Start of Data for analysis
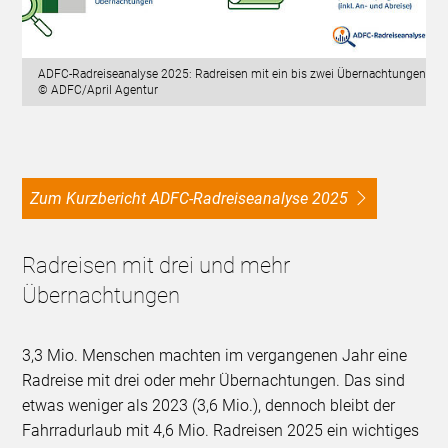
ADFC-Radreiseanalyse 2025: Radreisen mit ein bis zwei Übernachtungen
© ADFC/April Agentur
Zum Kurzbericht ADFC-Radreiseanalyse 2025
Radreisen mit drei und mehr
Übernachtungen
3,3 Mio. Menschen machten im vergangenen Jahr eine
Radreise mit drei oder mehr Übernachtungen. Das sind
etwas weniger als 2023 (3,6 Mio.), dennoch bleibt der
Fahrradurlaub mit 4,6 Mio. Radreisen 2025 ein wichtiges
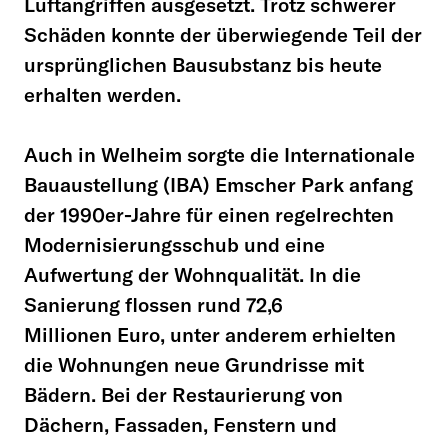
Luftangriffen ausgesetzt. Trotz schwerer
Schäden konnte der überwiegende Teil der
ursprünglichen Bausubstanz bis heute
erhalten werden.
Auch in Welheim sorgte die Internationale
Bauaustellung (IBA) Emscher Park anfang
der 1990er-Jahre für einen regelrechten
Modernisierungsschub und eine
Aufwertung der Wohnqualität. In die
Sanierung flossen rund 72,6
Millionen Euro, unter anderem erhielten
die Wohnungen neue Grundrisse mit
Bädern. Bei der Restaurierung von
Dächern, Fassaden, Fenstern und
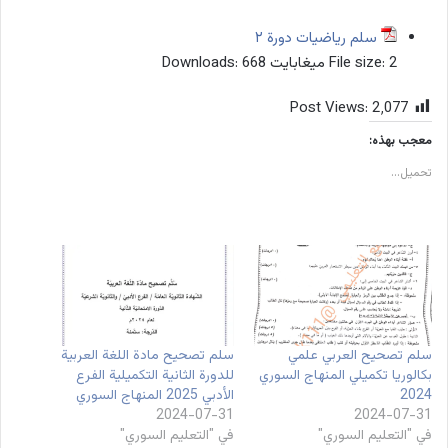
سلم رياضيات دورة ٢
2 ميغابايت
File size:
668
Downloads:
Post Views:
2٬077
معجب بهذه:
تحميل...
سلم تصحيح العربي علمي
سلم تصحيح مادة اللغة العربية
بكالوريا تكميلي المنهاج السوري
للدورة الثانية التكميلية الفرع
2024
الأدبي 2025 المنهاج السوري
2024-07-31
2024-07-31
في "التعليم السوري"
في "التعليم السوري"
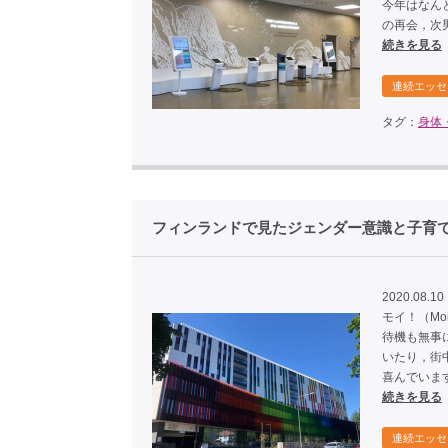
今年はなん
の再会，次
続きを見る
連続エッセ
タグ：
身体
フィンランドで見たジェンダー意識と子育
2020.08.10
モイ！（M
待機も無事
いたり，街
喜んでいま
続きを見る
連続エッセ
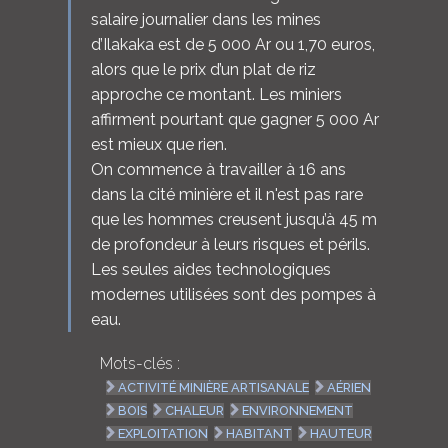
salaire journalier dans les mines
d’Ilakaka est de 5 000 Ar ou 1,70 euros,
alors que le prix d’un plat de riz
approche ce montant. Les miniers
affirment pourtant que gagner 5 000 Ar
est mieux que rien.
On commence à travailler à 16 ans
dans la cité minière et il n'est pas rare
que les hommes creusent jusqu’à 45 m
de profondeur à leurs risques et périls.
Les seules aides technologiques
modernes utilisées sont des pompes à
eau.
Mots-clés :
ACTIVITÉ MINIÈRE ARTISANALE
AÉRIEN
BOIS
CHALEUR
ENVIRONNEMENT
EXPLOITATION
HABITANT
HAUTEUR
End of Data for analysis
[Work instructions]
Apart from the pictures, return the records exactly.

[Reply to the exercise]
ADFC-Radreiseanalyse 2025: Radreisen mit ein bis zwei Übernachtungen
© ADFC/April Agentur
Zum Kurzbericht ADFC-Radreiseanalyse 2025
Radreisen mit drei und mehr
Übernachtungen
3,3 Mio. Menschen machten im vergangenen Jahr eine
Radreise mit drei oder mehr Übernachtungen. Das sind
etwas weniger als 2023 (3,6 Mio.), dennoch bleibt der
Fahrradurlaub mit 4,6 Mio. Radreisen 2025 ein wichtiges
Luftangriffen ausgesetzt. Trotz schwerer
Schäden konnte der überwiegende Teil der
ursprünglichen Bausubstanz bis heute
erhalten werden.
Auch in Welheim sorgte die Internationale
Bauaustellung (IBA) Emscher Park anfang
der 1990er-Jahre für einen regelrechten
Modernisierungsschub und eine
Aufwertung der Wohnqualität. In die
Sanierung flossen rund 72,6
Millionen Euro, unter anderem erhielten
die Wohnungen neue Grundrisse mit
Bädern. Bei der Restaurierung von
Dächern, Fassaden, Fenstern und
سلم رياضيات دورة ٢
2 ميغابايت
File size:
668
Downloads:
Post Views:
2٬077
معجب بهذه:
تحميل...
سلم تصحيح العربي علمي
سلم تصحيح مادة اللغة العربية
بكالوريا تكميلي المنهاج السوري
للدورة الثانية التكميلية الفرع
2024
الأدبي 2025 المنهاج السوري
2024-07-31
2024-07-31
في "التعليم السوري"
في "التعليم السوري"
今年はなん
の再会，次
続きを見る
連続エッセ
タグ：
身体
フィンランドで見たジェンダー意識と子育
2020.08.10
モイ！（M
待機も無事
いたり，街
喜んでいま
続きを見る
連続エッセ
salaire journalier dans les mines
d’Ilakaka est de 5 000 Ar ou 1,70 euros,
alors que le prix d’un plat de riz
approche ce montant. Les miniers
affirment pourtant que gagner 5 000 Ar
est mieux que rien.
On commence à travailler à 16 ans
dans la cité minière et il n'est pas rare
que les hommes creusent jusqu’à 45 m
de profondeur à leurs risques et périls.
Les seules aides technologiques
modernes utilisées sont des pompes à
eau.
Mots-clés :
ACTIVITÉ MINIÈRE ARTISANALE
AÉRIEN
BOIS
CHALEUR
ENVIRONNEMENT
EXPLOITATION
HABITANT
HAUTEUR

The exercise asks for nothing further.